Filter task. Return each line of the material that holds the string "here".

§ **RECORDS TO USE**
§ §
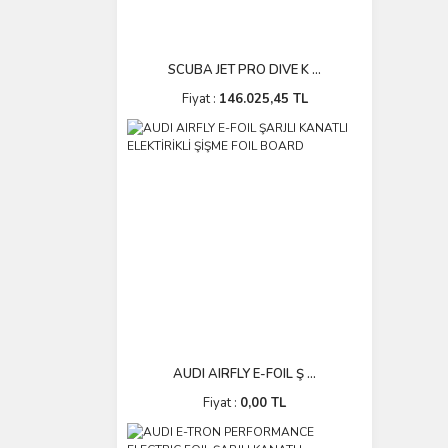
SCUBA JET PRO DIVE K ...
Fiyat :
146.025,45 TL
AUDI AIRFLY E-FOIL Ş ...
Fiyat :
0,00 TL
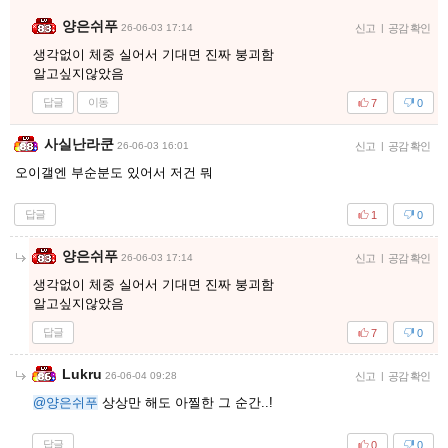
양은쉬푸
26-06-03 17:14
신고
|
공감 확인
생각없이 체중 실어서 기대면 진짜 붕괴함
알고싶지않았음
답글
이동
7
0
사실난라쿤
26-06-03 16:01
신고
|
공감 확인
오이갤엔 부순분도 있어서 저건 뭐
답글
1
0
양은쉬푸
26-06-03 17:14
신고
|
공감 확인
생각없이 체중 실어서 기대면 진짜 붕괴함
알고싶지않았음
답글
7
0
Lukru
26-06-04 09:28
신고
|
공감 확인
@양은쉬푸
상상만 해도 아찔한 그 순간..!
답글
0
0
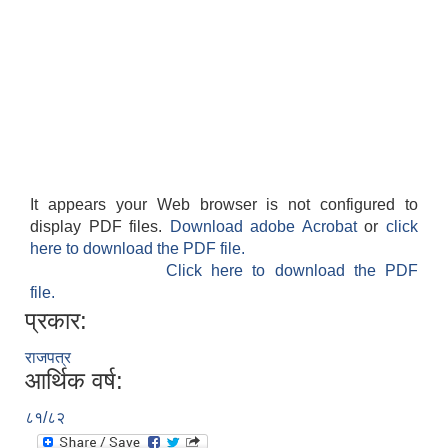
It appears your Web browser is not configured to
display PDF files.
Download adobe Acrobat
or
click
here to download the PDF file.
Click here to download the PDF
file.
प्रकार:
राजपत्र
आर्थिक वर्ष:
८१/८२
§ §
§ **ANSWER TO THE EXERCISE**
here to download the PDF file.
Click here to download the PDF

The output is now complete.